At present, in the three-dimensional construction model of the image, the encoding-decoding architecture is generally used. The encoding stage in this architecture can use different encoders, and similarly, the decoding part in the decoding stage can also use different neural network-based decoders. In the decoder stage, the voxel-based 3D decoder decodes the feature vector to generate a A 3D shape represented by a voxel. Because of the regular 3D decoder, which needs to convolve each voxel position in the 3D volume, the network computation time and memory need to grow cubically as the resolution at which the 3D volume is generated increases, but the method is robust to input, enabling voxel-based 3D construction methods to reconstruct 3D shapes of arbitrary topologies. Deep learning is a type of representation learning, that is, generating useable representations from data. In the encoding-decoding architecture, the encoder can extract the main low-dimensional representation through learning, and the decoder can generate the required high-dimensional data through the low-dimensional representation. For the 3D construction model represented by voxels, it can be divided into a direct representation decoding model, an intermediate representation decoding model, and other decoding models. In this paper, the decoding model is directly represented, and the specific process is shown in Figure 5.
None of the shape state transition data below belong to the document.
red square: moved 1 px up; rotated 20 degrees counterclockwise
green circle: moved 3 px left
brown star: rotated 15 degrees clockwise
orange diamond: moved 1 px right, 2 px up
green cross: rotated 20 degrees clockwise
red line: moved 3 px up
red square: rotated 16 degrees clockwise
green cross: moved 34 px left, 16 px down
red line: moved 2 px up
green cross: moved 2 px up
The network consists of a 2D encoder and a 3D decoder. In general, encoders use 2D convolutional neural networks, while decoders use 3D deconvolutional networks. In the encoding stage, the 2D encoder encodes the input 2D image into a low-dimensional latent vector for feature compression. This practice of compressing the input image from a high-dimensional space to a low-dimensional space is mainly to preserve the main features of the input image to a greater extent, which makes the model parameters significantly reduced to fit in the video memory. In the decoding stage, the decoder decodes the latent vectors to generate 3D shapes. Therefore, in short, the 3D construction process of this architecture is to design a 2D encoder to extract image features and then use a conventional voxel decoder to output a 3D shape.

3. System Design

To realize the 3D display system of intangible cultural heritage based on generative adversarial network, this section develops according to the development steps of software engineering standard. Firstly, a detailed demand analysis is carried out for the 3D display system, and then, according to the system design principle, the functional structure of the 3D display system is designed and analyzed, and finally, each functional module is designed in detail.
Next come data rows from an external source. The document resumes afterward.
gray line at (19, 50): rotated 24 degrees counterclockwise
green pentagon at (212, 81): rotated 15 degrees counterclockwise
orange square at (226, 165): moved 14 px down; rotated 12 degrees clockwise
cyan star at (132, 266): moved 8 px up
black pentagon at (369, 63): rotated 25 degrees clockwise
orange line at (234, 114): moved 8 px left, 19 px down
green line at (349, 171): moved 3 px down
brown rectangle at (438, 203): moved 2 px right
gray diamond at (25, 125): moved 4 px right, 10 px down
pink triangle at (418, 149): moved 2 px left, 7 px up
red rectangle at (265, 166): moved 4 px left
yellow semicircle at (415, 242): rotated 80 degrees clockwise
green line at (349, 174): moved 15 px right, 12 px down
3.1. System Design Requirements

This paper aimed to complete the three-dimensional display of intangible cultural heritage and contribute to the inheritance and protection of intangible culture. In particular, it has the following significance.(1)Digital Protection of Intangible Cultural Heritage. In this study, the artistic features of intangible cultural heritage are preserved in the form of three-dimensional digitalization, and the digital protection of intangible cultural heritage is realized.(2)Cultural Heritage Display Application Design Strategy. There are many theoretical supports and research methods for the current research on client display applications, but these methods are usually generally applicable models. This study narrows the scope of the research and attempts to summarize the design strategies for cultural heritage display applications, for the purpose of this type of application. The design provides reasonable and scientific design ideas.(3)Case Design of Three-Dimensional Display of Intangible Cultural Heritage. For the purpose of education, the sample case of intangible cultural heritage display application is realized, aiming to achieve a better user experience, users are enabled to have a systematic and comprehensive understanding of intangible cultural heritage, and users are allowed to have a stronger understanding of traditional cultural interest, to achieve better protection of traditional culture and improve the effect of cultural transmission.
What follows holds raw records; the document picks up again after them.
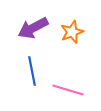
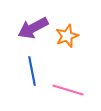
orange star: moved 5 px left, 4 px down
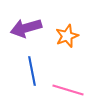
purple arrow: moved 7 px left; rotated 12 degrees clockwise
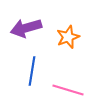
orange star: moved 1 px right, 1 px down
blue line: rotated 20 degrees clockwise
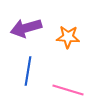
orange star: rotated 25 degrees clockwise
blue line: moved 4 px left
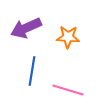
purple arrow: rotated 8 degrees counterclockwise
blue line: moved 4 px right
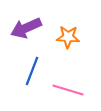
blue line: rotated 12 degrees clockwise
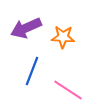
orange star: moved 5 px left
pink line: rotated 16 degrees clockwise
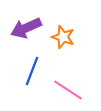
orange star: rotated 15 degrees clockwise
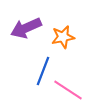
orange star: rotated 30 degrees counterclockwise
blue line: moved 11 px right
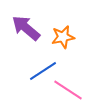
purple arrow: rotated 64 degrees clockwise
blue line: rotated 36 degrees clockwise
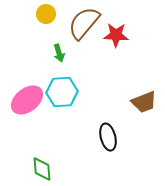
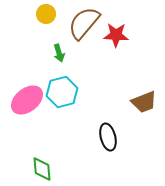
cyan hexagon: rotated 12 degrees counterclockwise
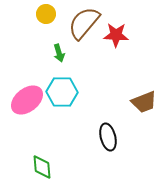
cyan hexagon: rotated 16 degrees clockwise
green diamond: moved 2 px up
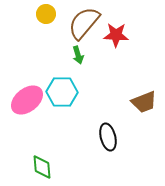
green arrow: moved 19 px right, 2 px down
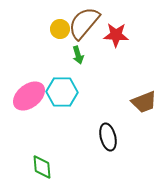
yellow circle: moved 14 px right, 15 px down
pink ellipse: moved 2 px right, 4 px up
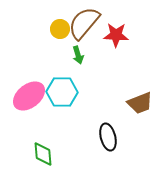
brown trapezoid: moved 4 px left, 1 px down
green diamond: moved 1 px right, 13 px up
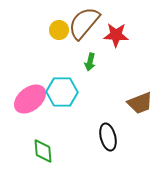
yellow circle: moved 1 px left, 1 px down
green arrow: moved 12 px right, 7 px down; rotated 30 degrees clockwise
pink ellipse: moved 1 px right, 3 px down
green diamond: moved 3 px up
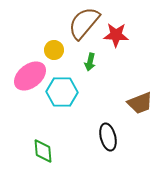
yellow circle: moved 5 px left, 20 px down
pink ellipse: moved 23 px up
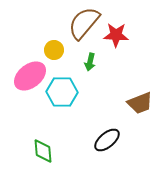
black ellipse: moved 1 px left, 3 px down; rotated 64 degrees clockwise
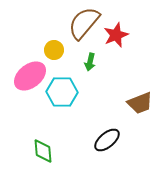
red star: rotated 25 degrees counterclockwise
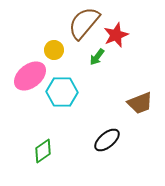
green arrow: moved 7 px right, 5 px up; rotated 24 degrees clockwise
green diamond: rotated 60 degrees clockwise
3.2. System Design Principles

When designing the three-dimensional display system for intangible cultural heritage, we follow the following principles in system development.

The first is the abstract principle. Abstraction refers to the simplification of complex phenomena, which must be simplified to the extent that it is convenient for people to analyze and understand.

The second is the encapsulation principle. The encapsulation principle is a rule that developers must use when developing the system structure. Each individual program component needs to be encapsulated into a single and independent module, and the module's internal processing logic details are exposed as little as possible when defining a module. It is necessary to require that each module can be independently developed and tested, and the final complete program is assembled from a series of sub-module programs. The principle of encapsulation can greatly improve the modifiability, testability, and portability of the system.

The third principle is the principle of independence between modules. The independence between modules means that any relatively independent subsystem program is completed by an independent module, and the connection between this module and other modules must be achieved very simply. Two standards are commonly used in the industry to measure the independence between modules: cohesion and coupling. Cohesion is a measure of how closely each element is related to each other within each module. The coupling measures the degree of independence between each module, which mainly depends on the interface information type and interface complexity provided by each module and the way to call the module.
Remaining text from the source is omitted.